# Task prompt
Return the listing below exactly as it stands. Pictures stay out.

# Data

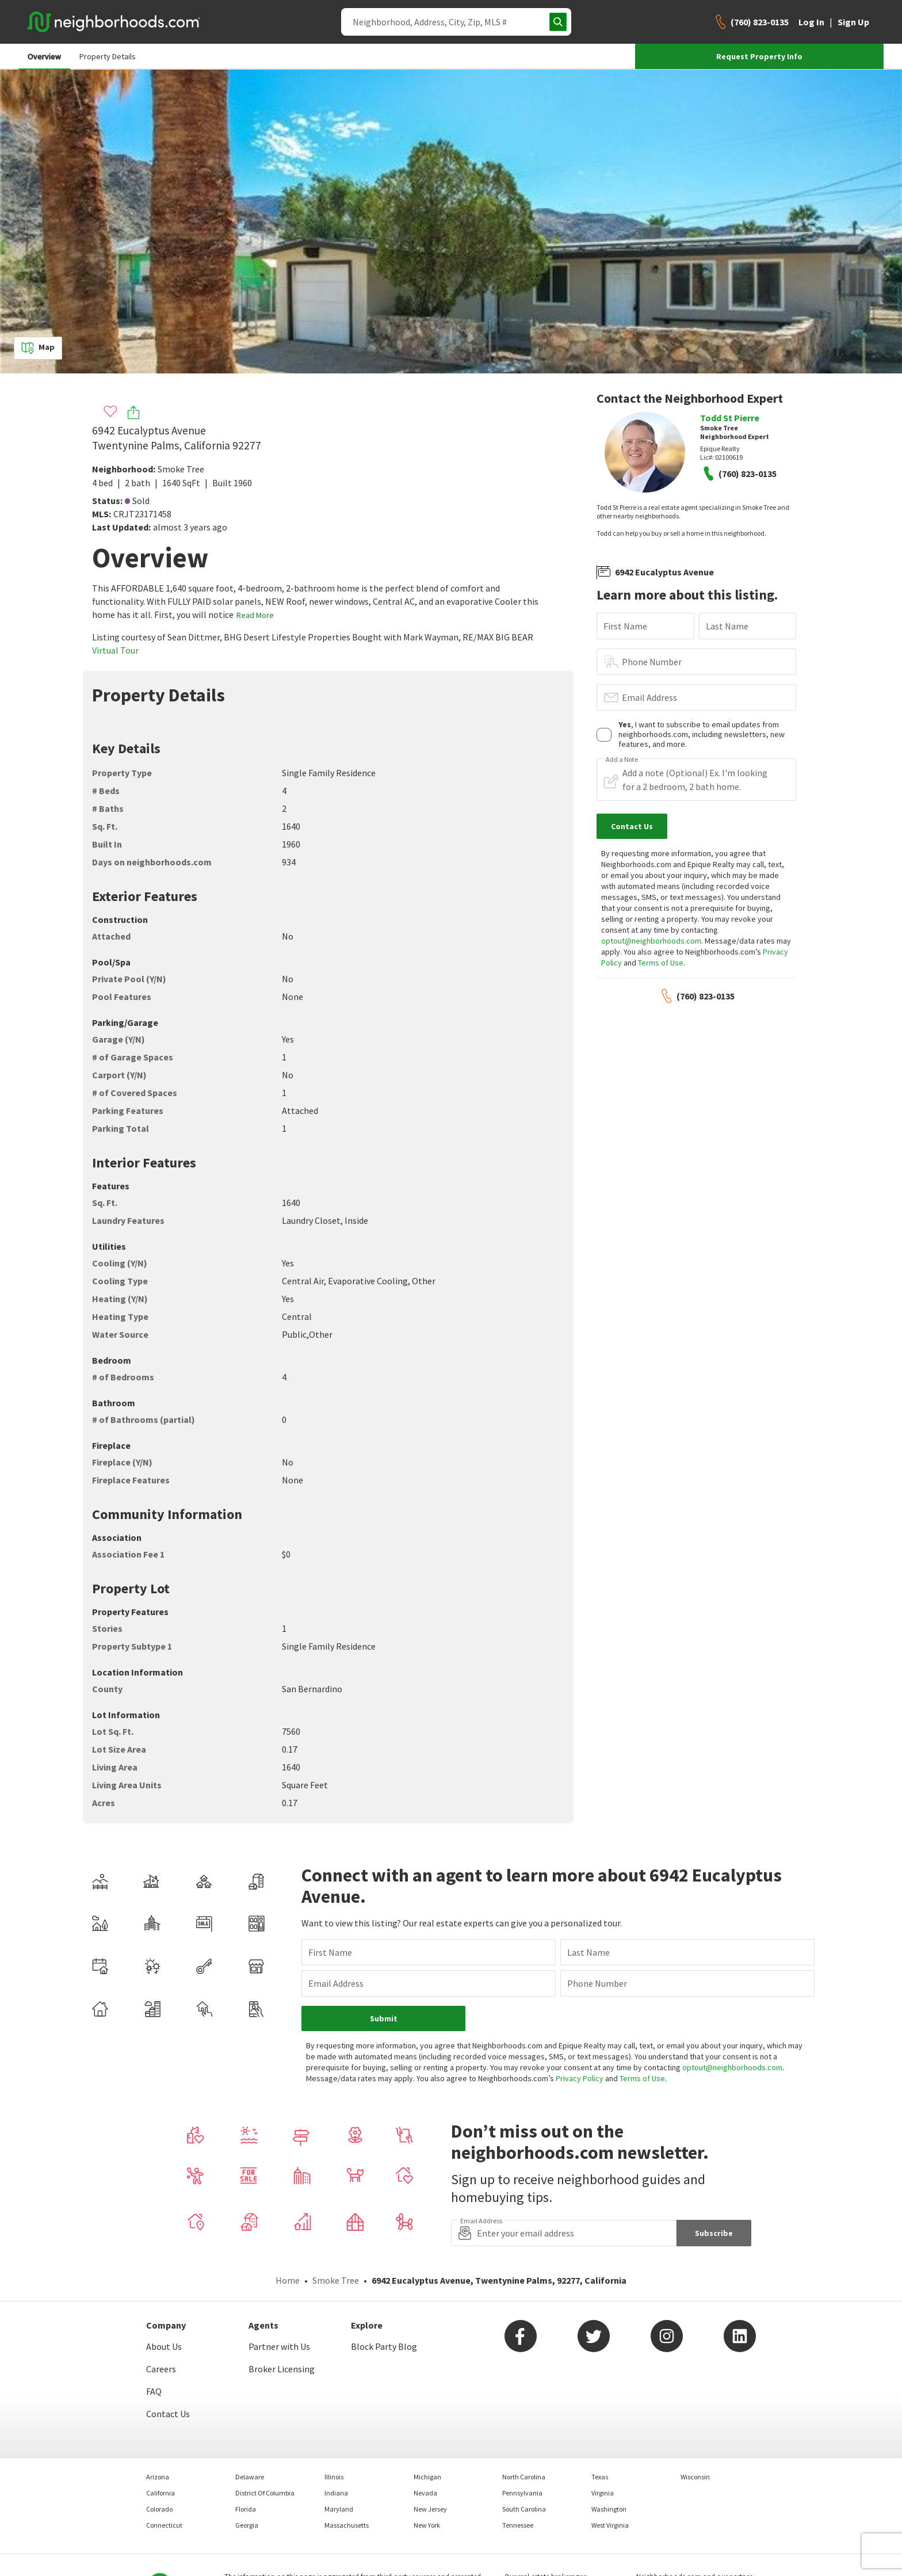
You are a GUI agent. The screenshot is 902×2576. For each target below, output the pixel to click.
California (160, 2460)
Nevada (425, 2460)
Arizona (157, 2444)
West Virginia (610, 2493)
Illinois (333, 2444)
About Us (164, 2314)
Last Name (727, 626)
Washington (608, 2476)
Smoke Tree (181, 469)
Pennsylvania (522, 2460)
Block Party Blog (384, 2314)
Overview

# Your solution
You are a GUI agent. The screenshot is 902×2576. For each target below, output the pixel to click.
California (160, 2460)
Nevada (425, 2460)
Arizona (157, 2444)
West Virginia (610, 2493)
Illinois (333, 2444)
About Us (164, 2314)
Last Name (727, 626)
Washington (608, 2476)
Smoke Tree (181, 469)
Pennsylvania (522, 2460)
Block Party Blog (384, 2314)
Overview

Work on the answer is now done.